QCOSTARICA – Anyone who has taken a bus around Costa Rica will know, have seen or experienced first hand the mistreatment of bus drivers when it comes to people boarding or exiting the bus and the collecting of the fare.
This is because drivers have been required to make up any shortfall between their collections and the automatic counters.
Over the years there have been doubts as to whether the practice of employers docking drivers.

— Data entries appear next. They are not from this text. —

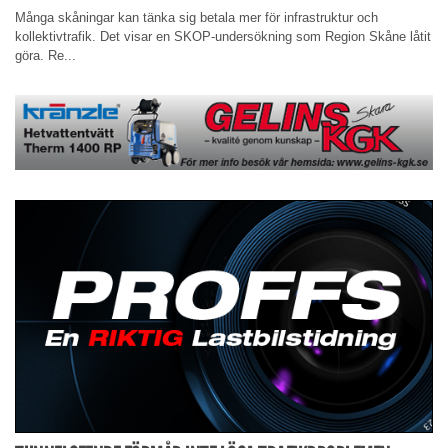
Många skåningar kan tänka sig betala mer för infrastruktur och
kollektivtrafik. Det visar en SKOP-undersökning som Region Skåne låtit
göra. Re...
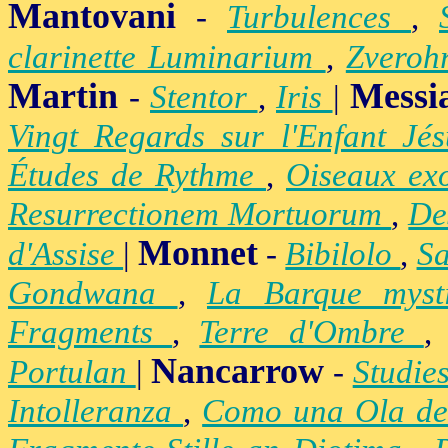
Mantovani
-
Turbulences
,
clarinette Luminarium
,
Zvero
Martin
Messi
-
Stentor
,
Iris
|
Vingt Regards sur l'Enfant Jé
Études de Rythme
,
Oiseaux ex
Resurrectionem Mortuorum
,
De
Monnet
d'Assise
|
-
Bibilolo
,
S
Gondwana
,
La Barque mys
Fragments
,
Terre d'Ombre
Nancarrow
Portulan
|
-
Studie
Intolleranza
,
Como una Ola de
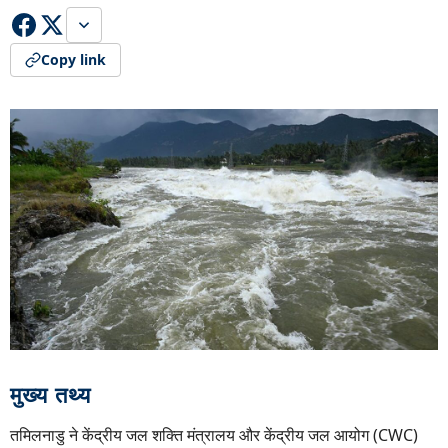
Copy link
मुख्य तथ्य
तमिलनाडु ने केंद्रीय जल शक्ति मंत्रालय और केंद्रीय जल आयोग (CWC)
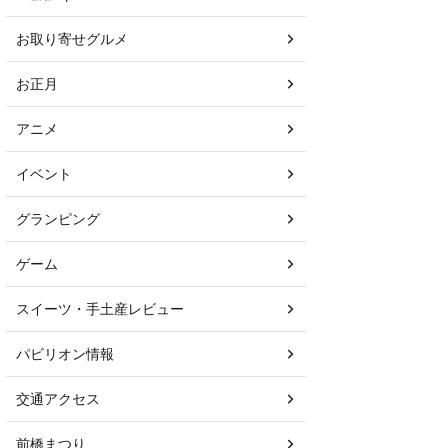
お取り寄せグルメ
お正月
アニメ
イベント
グランピング
ゲーム
スイーツ・手土産レビュー
パビリオン情報
交通アクセス
前橋まつり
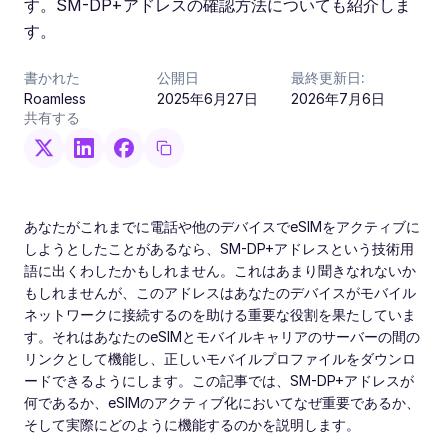
す。SM-DP+アドレスの確認方法についても紹介しま
す。
書かれた
公開日
最終更新日:
Roamless
2025年6月27日
2026年7月6日
共有する
あなたがこれまでに電話や他のデバイスでeSIMをアクティブに
しようとしたことがあるなら、SM-DP+アドレスという技術用
語に出くわしたかもしれません。これはあまり聞きなれないか
もしれませんが、このアドレスはあなたのデバイスがモバイル
ネットワークに接続するのを助ける重要な役割を果たしていま
す。それはあなたのeSIMとモバイルキャリアのサーバーの間の
リンクとして機能し、正しいモバイルプロファイルをダウンロ
ードできるようにします。この記事では、SM-DP+アドレスが
何であるか、eSIMのアクティブ化においてなぜ重要であるか、
そして実際にどのように機能するのかを説明します。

But that has been now cleared up.
The clarification came in the third edition of the Compendio de Criterios Jurídicos – Laborales de la Dirección Jurídica del Ministerio de Trabajo – issued by the Legal Department of the Ministry of Labour.
“The payroll deductions arising from cash shortages of bus fare collections are illegal and they do not constitute one of the possibilities offered by our legal system to guarantee the payment of a debt incurred by the employee against his employer,” says the clarification.
The subject has been bouncing around the Committee on Legal Affairs of the Legislative Assembly for months.
Urban buses in Costa Rica, such as the San José – Escazú for example, use electronic bars to count passengers getting on and off the bus, while drivers collect each fare.
Edgardo Araya, member of the legislative committee, said that the docking of wages based on the automatic marking of the electronic bars represents a violation of the constitutional right to wages.
“(…) The worker is made responsible for the economic risks that is inherent in the business,” said Araya.
Araya added that the clarification not only benefits the drivers but also the passengers.
According to the legislator, drivers are under stress of possibly having their wages docked is much more likely to mistreat people who stop in the middle of the bars, mostly the elderly and handicapped. “It is a circle of injustice (…),” said Araya.